4人の超絶有能王女は、どうしようもなく愚かな末弟王子をコテンパンに叩きのめす。
※一部性的なニュアンスの表現があります。読まれる際には、ご注意・ご了承ください。
婚約破棄系のお話を書いてみたくて頑張ってみました!
拙い文ですが、よろしくお願いします!
2021.06.22
誤字報告ありがとうございました。
修正致しました。
2021.06.23
再度、誤字報告ありがとうございました。
修正致しました。
自身の表現力・確認不足を痛感します…とほほ。
今後も精進していきます。
エドガールは、どうしてこんなことになったのかと混乱していた。
今日は、王国内の成人した貴族令息・令嬢が集まる成人パーティがあり、今はそのパーティの真っ最中である。
エドガールはこの国の王子であり、今年成人の年であり、学園を卒業する年でもある18歳になったので、王族の代表も兼任してこのパーティへ参加した。
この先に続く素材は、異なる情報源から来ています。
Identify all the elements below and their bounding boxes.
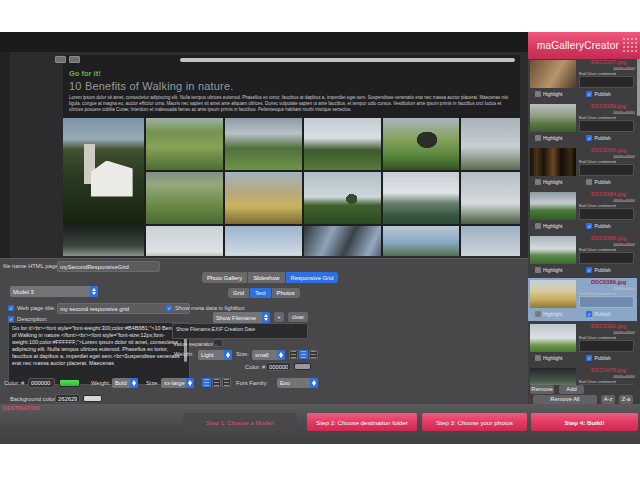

エドガールには、10歳の時からの婚約者・ローリジット公爵令嬢がおり、本来ならば、同い年である彼女をエスコートするはずであった。
しかし、学園在学中に、所謂「真実の愛」に出会ってしまったことで、彼はローリジットを嫌忌するようになった。
エドガールの「真実の愛」のお相手は、子爵令嬢のアンジーヌであった。
偶然にも、アンジーヌの落としたハンカチを拾ったことがきっかけだった。
無邪気に笑う顔、食事をするときに美味しそうに食べる顔、時折、生徒会の仕事で疲れた時に、心配そうな顔で「無理しないで」と頬を撫でる仕草…。
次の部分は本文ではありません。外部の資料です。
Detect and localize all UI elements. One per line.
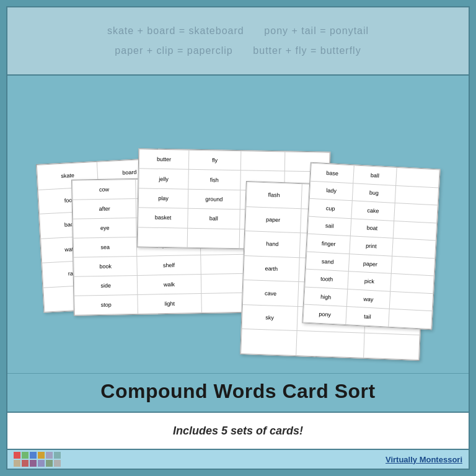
- footer-sq-9: [30, 460, 37, 467]
- cards-section: skateboard footprint backpack watermelon…: [7, 76, 469, 373]
- example-line-2: paper + clip = paperclip butter + fly = …: [20, 41, 456, 61]
- subtitle-section: Includes 5 sets of cards!: [7, 412, 469, 449]
- footer-sq-3: [30, 452, 37, 459]
- footer-sq-12: [54, 460, 61, 467]
- footer-section: Virtually Montessori: [7, 449, 469, 469]
- example-line-1: skate + board = skateboard pony + tail =…: [20, 21, 456, 41]
- footer-sq-11: [46, 460, 53, 467]
- footer-sq-4: [38, 452, 45, 459]
- footer-sq-10: [38, 460, 45, 467]
- subtitle-text: Includes 5 sets of cards!: [173, 425, 303, 438]
- inner-container: skate + board = skateboard pony + tail =…: [6, 6, 470, 470]
- title-section: Compound Words Card Sort: [7, 373, 469, 412]
- footer-sq-6: [54, 452, 61, 459]
- card-sheet-5: baseball ladybug cupcake sailboat finger…: [302, 162, 440, 330]
- outer-border: skate + board = skateboard pony + tail =…: [0, 0, 476, 476]
- footer-brand[interactable]: Virtually Montessori: [386, 455, 462, 464]
- footer-sq-5: [46, 452, 53, 459]
- top-section: skate + board = skateboard pony + tail =…: [7, 7, 469, 76]
- footer-sq-1: [14, 452, 20, 459]
- footer-sq-7: [14, 460, 20, 467]
- main-title: Compound Words Card Sort: [20, 380, 456, 403]
- footer-squares: [14, 452, 63, 467]
- footer-sq-8: [22, 460, 29, 467]
- footer-sq-2: [22, 452, 29, 459]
アンジーヌのコロコロと変わる表情に、目が離せなくなっていった。
いつしか、婚約者であるローリジットを放ったらかして、学園の至る所で、人目も憚らず逢瀬を楽しむようになった。
ローリジットはどんなことにも優秀だった。しかし、エドガールを凌駕するその優秀さが、何時しか鼻に付くように感じてしまった。
ある日、アンジーヌが泣きながら「ローリジットから王子に近づくなと言われた」とエドガールに訴えたことで、彼の中でローリジットは「愛する彼女に害を成す者」と認識するようになった。
日を追うごとにアンジーヌから聞く被害が深刻化していくことに、エドガールはアンジーヌへの愛を募らせると同時に、ローリジットへの憎悪を募らせた。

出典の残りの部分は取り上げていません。